As I mentioned, the main activity of youth abbeys was to organize festive activities or social gatherings between members, generally with alcohol. Some of these were planned, yearly events. Youth abbeys would take an important part during Carnival season, in January and February, and during the festivities of the month of May, including May Day. Youth associations would also take part in civic festivities, for example to celebrate the local patron saint or to greet visiting princes. Other occasions were spontaneous, for example through the festive way in which they enforced their right of regard on matrimony. The rituals themselves, like charivari, were festive, and the way the victims could acquit themselves was generally to pay food and drink to the young men. Also, many activities were for and by members themselves, either with a clear reason, such as someone’s wedding, or without any, because they wanted to.

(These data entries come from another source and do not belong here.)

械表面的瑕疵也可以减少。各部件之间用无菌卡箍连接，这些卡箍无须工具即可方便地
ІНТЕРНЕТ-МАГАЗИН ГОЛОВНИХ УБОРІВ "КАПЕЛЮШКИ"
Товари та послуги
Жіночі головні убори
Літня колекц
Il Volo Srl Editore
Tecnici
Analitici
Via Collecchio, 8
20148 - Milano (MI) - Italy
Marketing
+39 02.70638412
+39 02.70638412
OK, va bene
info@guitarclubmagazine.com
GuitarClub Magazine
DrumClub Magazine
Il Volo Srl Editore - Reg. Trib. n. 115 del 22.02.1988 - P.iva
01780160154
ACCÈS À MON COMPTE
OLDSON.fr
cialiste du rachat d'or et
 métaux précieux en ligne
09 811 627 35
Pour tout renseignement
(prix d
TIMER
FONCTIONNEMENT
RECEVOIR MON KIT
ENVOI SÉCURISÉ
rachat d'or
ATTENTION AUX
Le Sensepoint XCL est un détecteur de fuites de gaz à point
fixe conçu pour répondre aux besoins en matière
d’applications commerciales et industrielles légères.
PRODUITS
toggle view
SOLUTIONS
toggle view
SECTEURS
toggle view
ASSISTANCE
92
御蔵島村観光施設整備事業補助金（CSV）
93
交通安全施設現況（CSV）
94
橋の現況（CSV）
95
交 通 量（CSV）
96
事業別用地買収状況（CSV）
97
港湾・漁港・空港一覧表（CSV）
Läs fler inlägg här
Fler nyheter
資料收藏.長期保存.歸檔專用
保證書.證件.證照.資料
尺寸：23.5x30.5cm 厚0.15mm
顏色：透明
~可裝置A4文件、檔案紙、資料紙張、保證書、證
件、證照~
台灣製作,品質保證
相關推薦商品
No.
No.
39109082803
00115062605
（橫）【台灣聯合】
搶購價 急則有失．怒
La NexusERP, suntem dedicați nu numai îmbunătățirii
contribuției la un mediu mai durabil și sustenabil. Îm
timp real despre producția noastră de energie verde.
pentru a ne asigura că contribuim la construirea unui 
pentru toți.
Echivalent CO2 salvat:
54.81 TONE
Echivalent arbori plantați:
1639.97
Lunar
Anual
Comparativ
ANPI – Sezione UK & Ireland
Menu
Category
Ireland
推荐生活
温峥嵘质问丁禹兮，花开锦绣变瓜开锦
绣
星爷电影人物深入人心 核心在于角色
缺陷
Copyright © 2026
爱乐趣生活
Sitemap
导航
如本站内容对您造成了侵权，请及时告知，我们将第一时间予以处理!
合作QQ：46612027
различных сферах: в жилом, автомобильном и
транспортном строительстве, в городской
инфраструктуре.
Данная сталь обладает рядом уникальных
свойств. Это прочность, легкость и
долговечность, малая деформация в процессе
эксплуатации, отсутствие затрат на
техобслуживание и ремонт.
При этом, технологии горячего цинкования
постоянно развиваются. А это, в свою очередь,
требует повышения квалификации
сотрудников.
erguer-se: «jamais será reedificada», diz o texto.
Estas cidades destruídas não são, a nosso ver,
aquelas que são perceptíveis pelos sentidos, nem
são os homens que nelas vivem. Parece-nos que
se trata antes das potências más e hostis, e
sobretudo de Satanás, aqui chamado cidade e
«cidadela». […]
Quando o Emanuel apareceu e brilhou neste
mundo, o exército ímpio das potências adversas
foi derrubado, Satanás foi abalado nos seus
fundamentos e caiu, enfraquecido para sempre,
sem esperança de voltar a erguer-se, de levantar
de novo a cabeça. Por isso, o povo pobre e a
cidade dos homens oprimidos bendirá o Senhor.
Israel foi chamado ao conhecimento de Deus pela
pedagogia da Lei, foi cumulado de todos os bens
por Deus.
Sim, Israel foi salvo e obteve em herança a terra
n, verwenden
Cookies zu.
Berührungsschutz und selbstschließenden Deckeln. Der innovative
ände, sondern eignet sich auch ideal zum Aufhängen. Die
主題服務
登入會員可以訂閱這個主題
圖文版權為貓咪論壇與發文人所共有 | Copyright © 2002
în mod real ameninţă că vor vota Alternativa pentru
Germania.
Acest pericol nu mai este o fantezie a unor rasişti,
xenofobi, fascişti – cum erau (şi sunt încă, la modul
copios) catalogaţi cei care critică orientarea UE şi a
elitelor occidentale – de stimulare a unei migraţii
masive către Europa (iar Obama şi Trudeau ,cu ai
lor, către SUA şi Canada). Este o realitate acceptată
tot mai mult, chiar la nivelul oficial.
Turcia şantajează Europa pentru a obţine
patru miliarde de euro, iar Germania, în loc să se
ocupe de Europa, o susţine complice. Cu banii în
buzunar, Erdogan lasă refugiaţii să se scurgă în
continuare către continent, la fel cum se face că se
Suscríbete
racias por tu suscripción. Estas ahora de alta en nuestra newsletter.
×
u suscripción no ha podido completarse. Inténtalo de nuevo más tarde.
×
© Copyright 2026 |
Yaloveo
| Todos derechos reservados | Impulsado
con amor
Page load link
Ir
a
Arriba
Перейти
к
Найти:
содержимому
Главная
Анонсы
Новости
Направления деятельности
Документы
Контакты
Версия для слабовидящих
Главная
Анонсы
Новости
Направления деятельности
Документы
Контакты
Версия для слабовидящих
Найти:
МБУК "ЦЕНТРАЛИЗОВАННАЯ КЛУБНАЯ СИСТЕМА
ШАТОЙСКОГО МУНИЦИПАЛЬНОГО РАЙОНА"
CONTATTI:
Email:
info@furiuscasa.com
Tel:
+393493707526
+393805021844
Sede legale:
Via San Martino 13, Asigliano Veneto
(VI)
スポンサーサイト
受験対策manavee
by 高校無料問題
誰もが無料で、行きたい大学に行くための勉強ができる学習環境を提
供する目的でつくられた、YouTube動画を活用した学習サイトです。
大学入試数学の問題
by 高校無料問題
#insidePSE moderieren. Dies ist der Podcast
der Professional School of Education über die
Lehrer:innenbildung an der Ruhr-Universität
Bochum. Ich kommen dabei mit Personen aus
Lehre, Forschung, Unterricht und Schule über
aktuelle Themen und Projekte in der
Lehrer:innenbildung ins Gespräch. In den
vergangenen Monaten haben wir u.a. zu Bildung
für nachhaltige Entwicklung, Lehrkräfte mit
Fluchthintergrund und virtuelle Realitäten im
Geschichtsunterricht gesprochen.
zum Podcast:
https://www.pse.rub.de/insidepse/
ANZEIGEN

However, this festive and jolly appearance hides an important, but variable political role. Their political potential was entirely unofficial, and was certainly not explicit in their statutes. These were official, legal documents, authenticated by a notary. They were often redacted under the supervision of the city council or the princely court. In Venice, by 1529, company statutes had to be approved by the heads of the Council of Ten, the most prestigious Council in the Republic which was also in charge of most issues of internal security. All the same, the local abbey often protected the community’s autonomy against foreign elements. Since it was a permanent organization, the abbey could easily receive the community’s attitudes and organize or foster popular movements of opposition, even against local authorities themselves. This was reinforced by attitudes which made young men the defenders of the community, as we have seen.

Alessandro Barbero (1990) described the case of Turin’s Abbazia degli Stolti, or Abbey of Fools, which is particularly interesting to understand the role of youth organizations in organizing the community for its defence. In normal situations, the Abbey was rather tame: its leaders came for the most part from important and rich families. However, Barbero describes several major incidents of violence in which the Abbey played an important role, over and above the city council, to defend the community against foreign elements.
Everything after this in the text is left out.